What to watch from here?
There are couple things we should watch from here – any widening of cash-futures spreads, rising repo rates, and changes in margin rules from clearinghouses. Under volatile market conditions clearinghouses could increase margin and call for more money to be pledged, and this could potentially add to the funding pressure for investors. Also, stay tuned to regulators as this trade is now one of the top concerns in market risk discussions and stability reports.
When the world piles into a crowded trade built on leverage, the exit doors can get very small, very fast.

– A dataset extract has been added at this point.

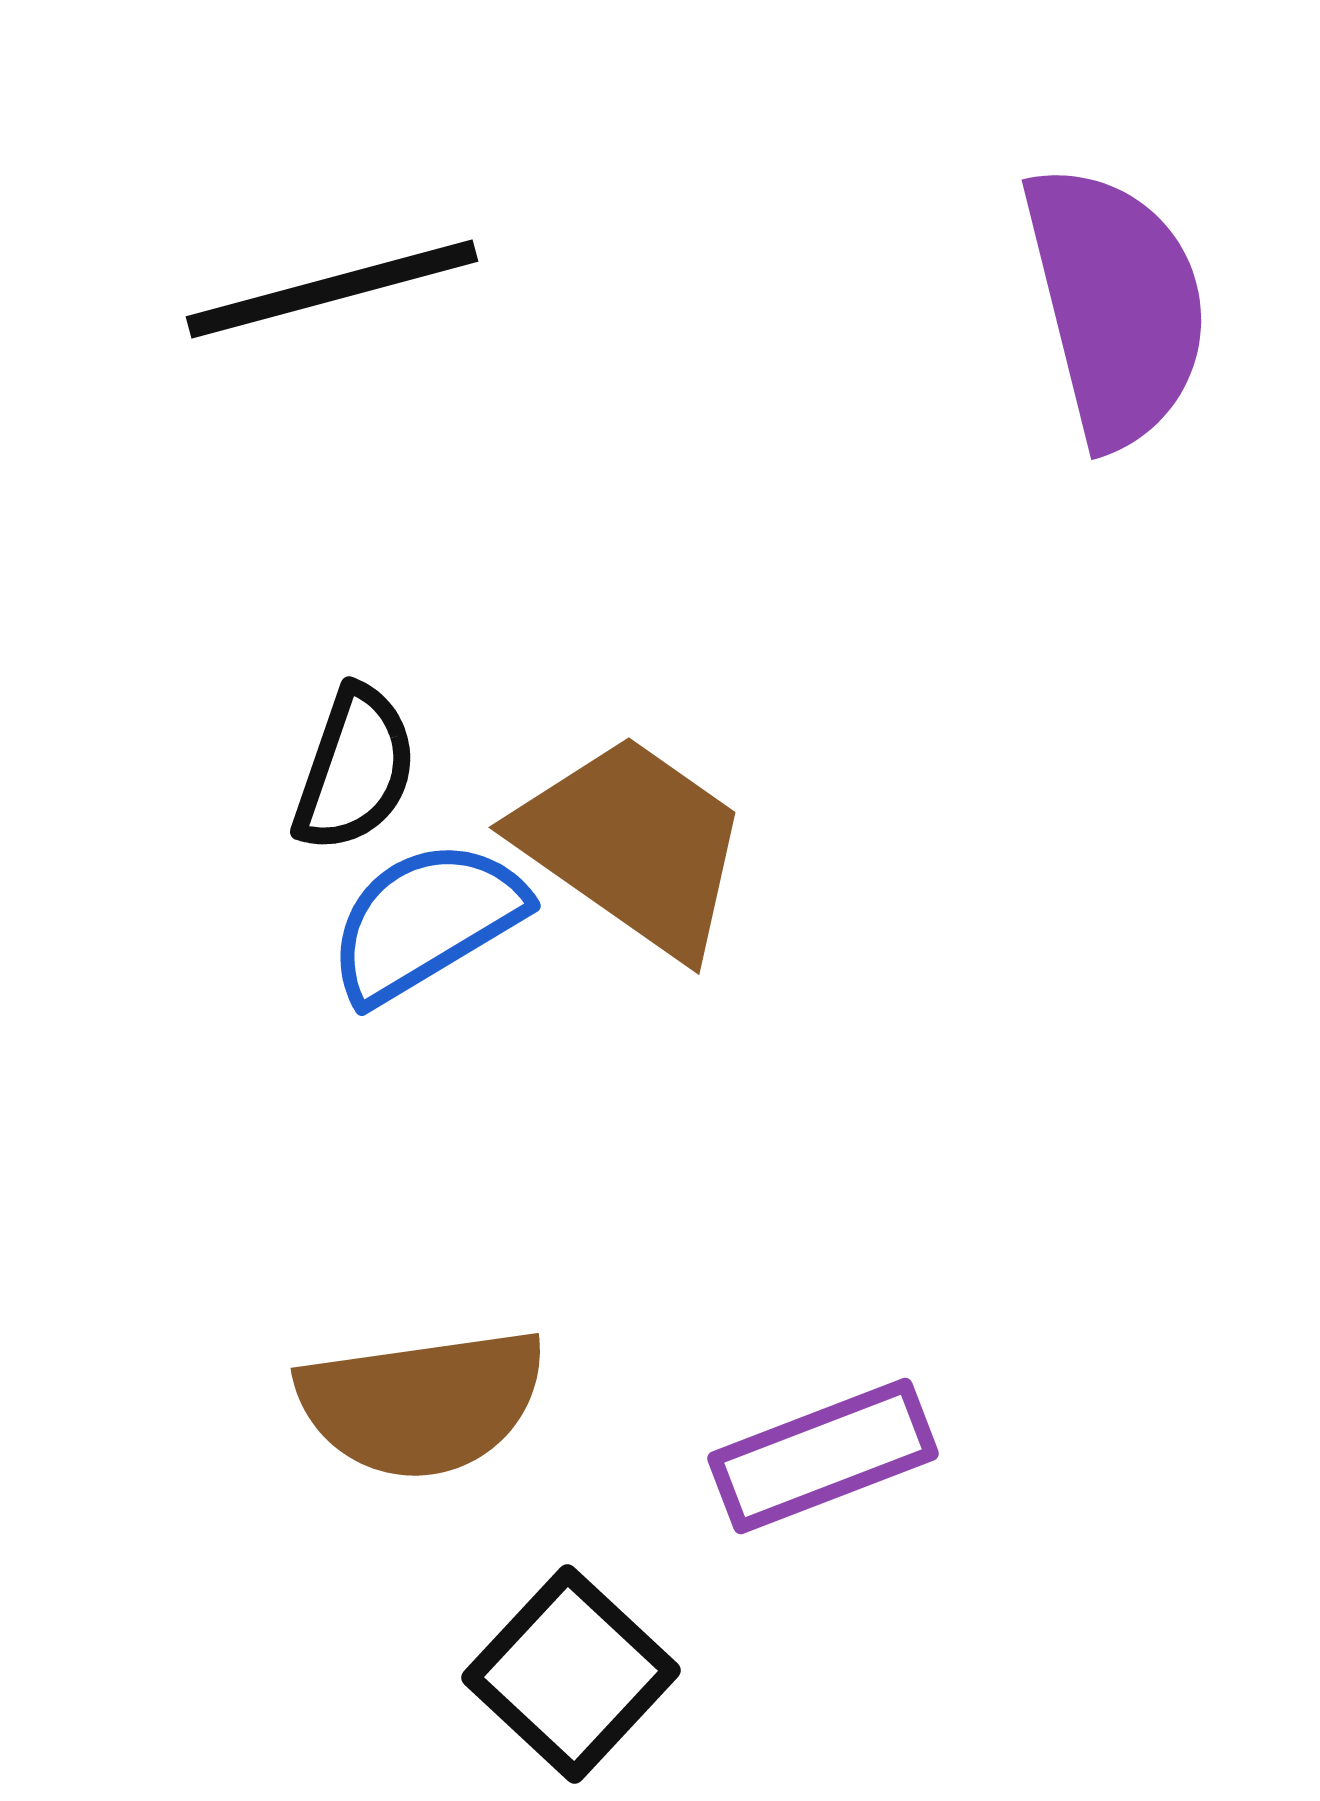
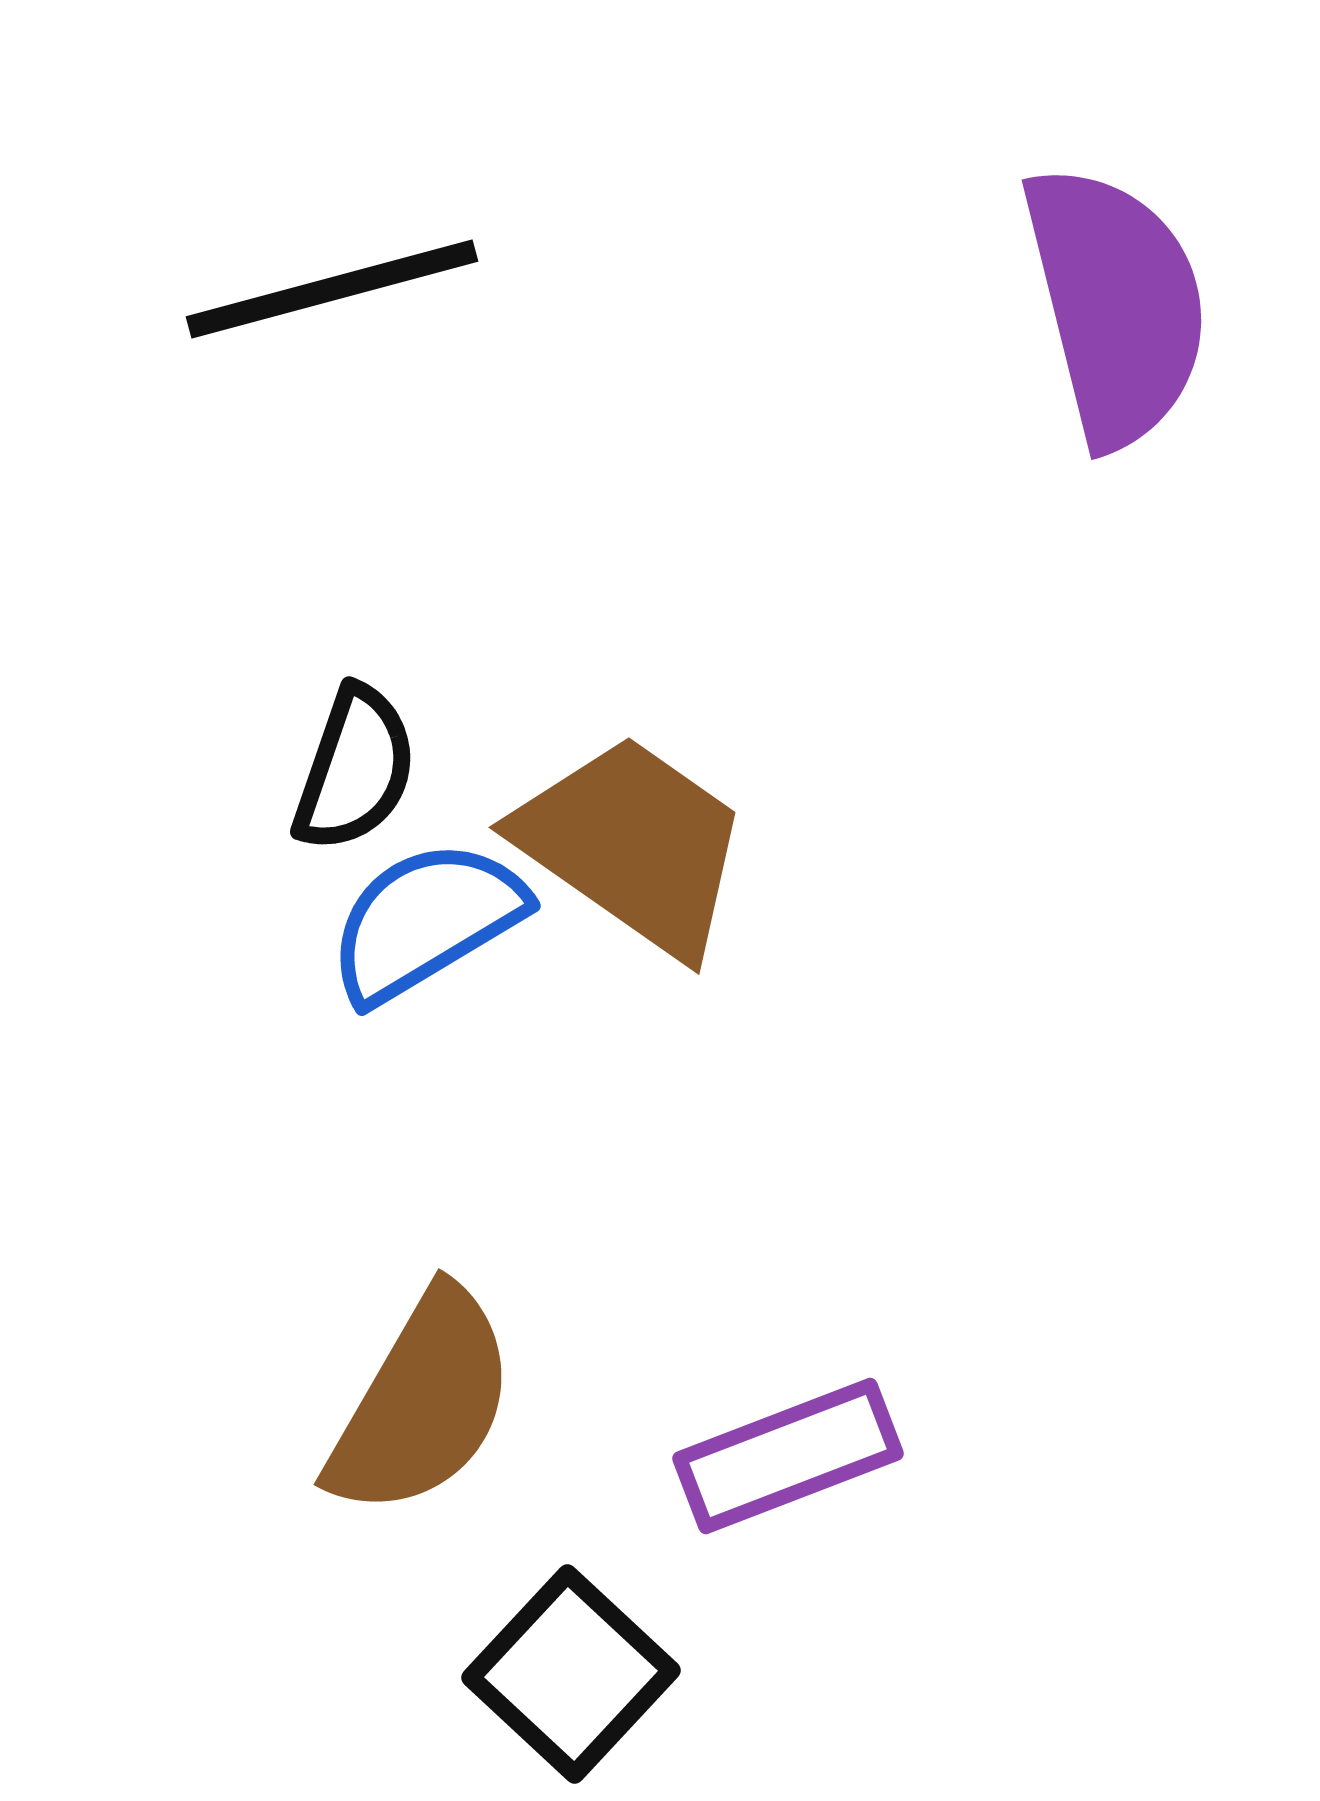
brown semicircle: rotated 52 degrees counterclockwise
purple rectangle: moved 35 px left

Hope this is helpful for everyone to understand or to refresh on the dynamic of the Treasury basis trade. Thank you again for watching.
Key points
The basis trade involves buying a US Treasury bond and simultaneously shorting a Treasury futures contract.
The goal is to execute the trade at scale to profit from the small pricing differential between the cash bond and the futures.
There’s growing concern about systemic risks - basically a shock from a low-volatility asset due to hidden leverage.
When the world piles into a crowded trade built on leverage, the exit doors can get very small, very fast.